Five robots, ranging from an iconic female humanoid in a classic silent film to a ubiquitous industrial robot that helped make electronics inexpensive and commonplace, were inducted into Carnegie Mellon University's Robot Hall of Fame® during a ceremony this June.
The third class of inductees includes Maria, the art deco star of Fritz Lang's 1927 film "Metropolis"; Gort, the metallic giant from an alien world in the 1951 sci-fi thriller "The Day the Earth Stood Still"; David, the boy-like android that stole his adoptive mother's heart in Steven Spielberg's "Artificial Intelligence: AI"; AIBO, Sony's dog-like robot pet that is also a robust research and teaching tool; and the Selective Compliance Assembly Robot Arm (SCARA), a widely used type of industrial arm with motions especially suited to assembling consumer products.
The inductees were announced during an April reception marking the beginning of CS50, a four-day celebration of Carnegie Mellon's first 50 years of computer science education and research hosted by its School of Computer Science.

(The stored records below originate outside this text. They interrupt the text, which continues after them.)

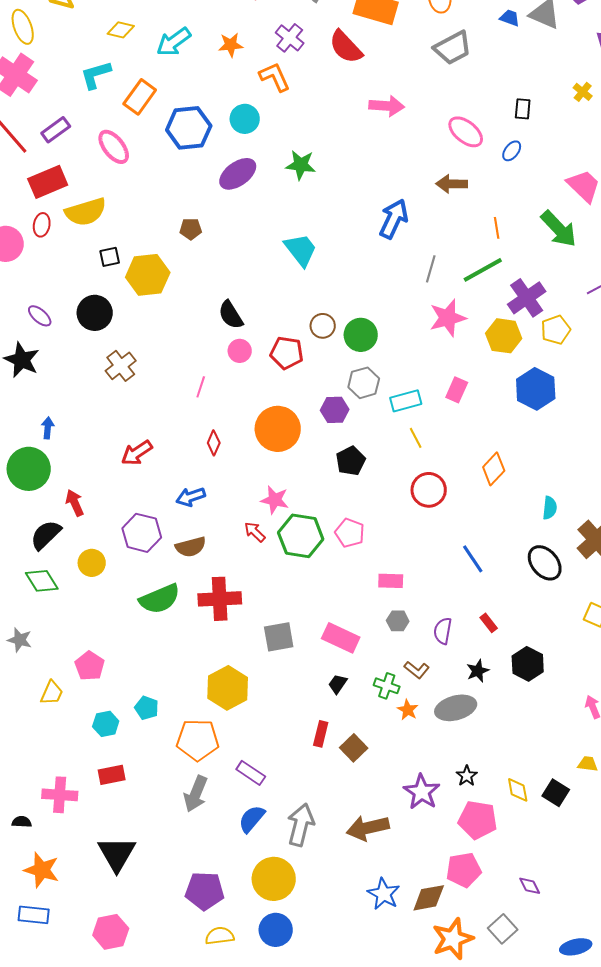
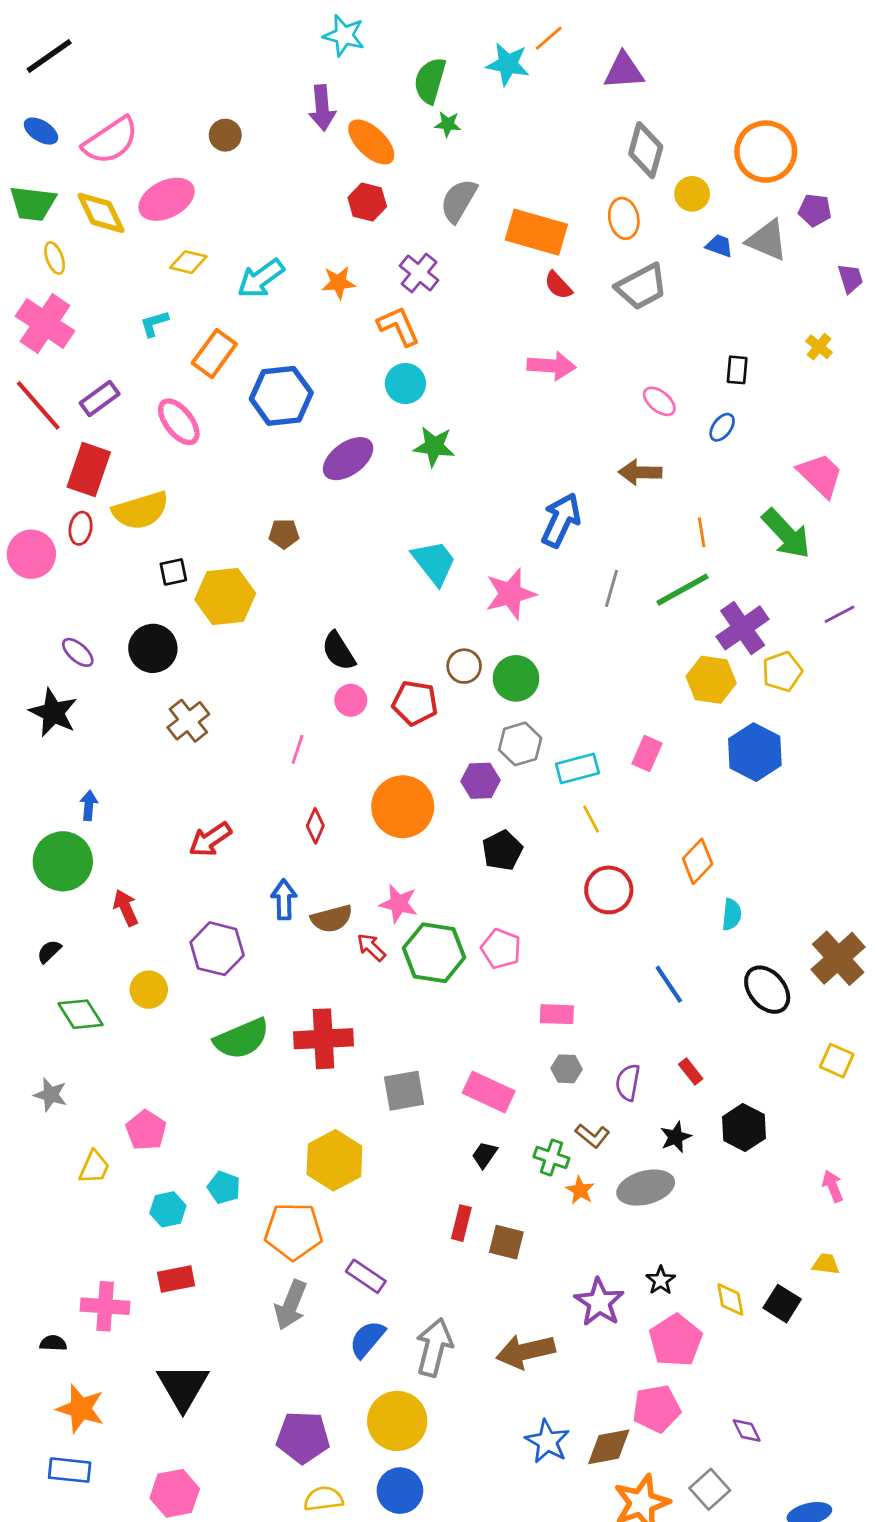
yellow ellipse: (23, 27) -> (55, 258), size x0.7
red semicircle: (346, 47) -> (558, 285), moved, size x0.6
cyan L-shape: (96, 75) -> (154, 324), size x0.7
cyan circle: (245, 119) -> (405, 384), moved
pink ellipse: (466, 132) -> (659, 401), size x0.7
red rectangle: (48, 182) -> (89, 470), turned -48
pink star: (448, 318) -> (511, 594), moved
blue arrow: (191, 497) -> (284, 900), turned 108
cyan semicircle: (550, 508) -> (732, 915), moved
black semicircle: (46, 535) -> (49, 951), moved, size x0.6
brown semicircle: (191, 547) -> (332, 919), moved
brown square: (354, 748) -> (506, 1242), turned -32
pink pentagon: (478, 820) -> (676, 1340), turned 30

The five robots were formally inducted at a June 21 ceremony during the third annual RoboBusiness Conference and Exposition. The international business development event for mobile robotics and intelligent systems, produced by Robotics Trends Inc., was held at Sheraton Station Square in Pittsburgh.
"The inclusion of real-world robots, such as AIBO and the SCARA industrial arm, mapped very well to the 'business ready' theme of the RoboBusiness Conference, while their fictional counterparts Gort and Maria spoke to the imagination — perhaps the most important driver for what has been called the first new industry of the 21st century," said Dan Kara, president of Robotics Trends.
James H. Morris, former dean of Carnegie Mellon’s School of Computer Science, founded the hall of fame in 2003. Past inductees include the Mars Pathfinder rover, Honda's ASIMO walking robot and the "Star Wars" duo of R2-D2 and C-3PO.
"We decided to give awards to both real and fictional robots because the fictional ones provide inspiration to the real ones," Morris said. "Now, however, we see that some robots occupy a middle ground. AIBO is real but also entertaining. R2-D2 started off with (actor) Kenny Baker inside but then became automated. Eventually, our deliberations will confront the age-old question of real vs. fiction."
This year's inductees, chosen by an international jury of leading thinkers and technology developers, include the four-legged AIBO, an entertainment robot that was mass-marketed from 1999 until early this year. Owners could train the autonomous robot to understand 100 voice commands and recognize faces, and many reprogrammed AIBO to add new behaviors.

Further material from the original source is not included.